* [The problem] Omit the images and output every line of the data below exactly.

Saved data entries

========

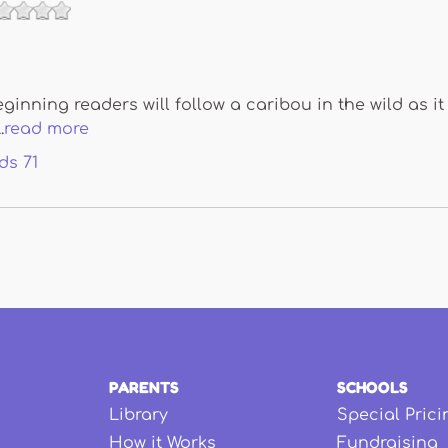
ginning readers will follow a caribou in the wild as it 
.
read more
ds
71
PARENTS
SCHOOLS
Library
Special Prici
How it Works
Fundraising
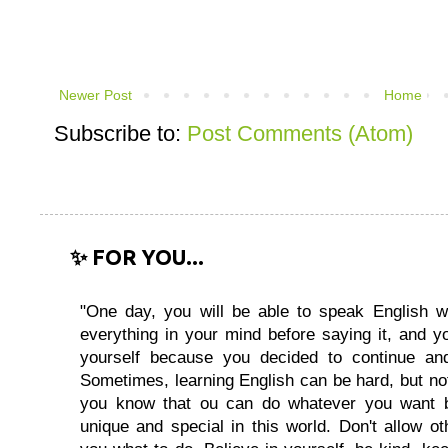
Newer Post
Home
Subscribe to:
Post Comments (Atom)
✨ FOR YOU...
"One day, you will be able to speak English wi
everything in your mind before saying it, and you
yourself because you decided to continue and
Sometimes, learning English can be hard, but no
you know that ou can do whatever you want 
unique and special in this world. Don't allow oth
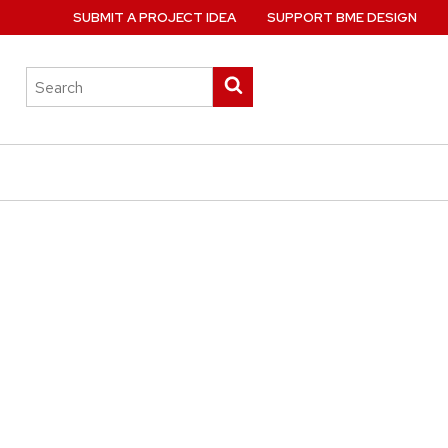
SUBMIT A PROJECT IDEA
SUPPORT BME DESIGN
Search
Submit
this
search
site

========

* [Result of the task]
ginning readers will follow a caribou in the wild as it 
.
read more
ds
71
PARENTS
SCHOOLS
Library
Special Prici
How it Works
Fundraising
Newer Post
Home
Subscribe to:
Post Comments (Atom)
✨ FOR YOU...
"One day, you will be able to speak English wi
everything in your mind before saying it, and you
yourself because you decided to continue and
Sometimes, learning English can be hard, but no
you know that ou can do whatever you want 
unique and special in this world. Don't allow oth
SUBMIT A PROJECT IDEA
SUPPORT BME DESIGN
Search
Submit
this
search
site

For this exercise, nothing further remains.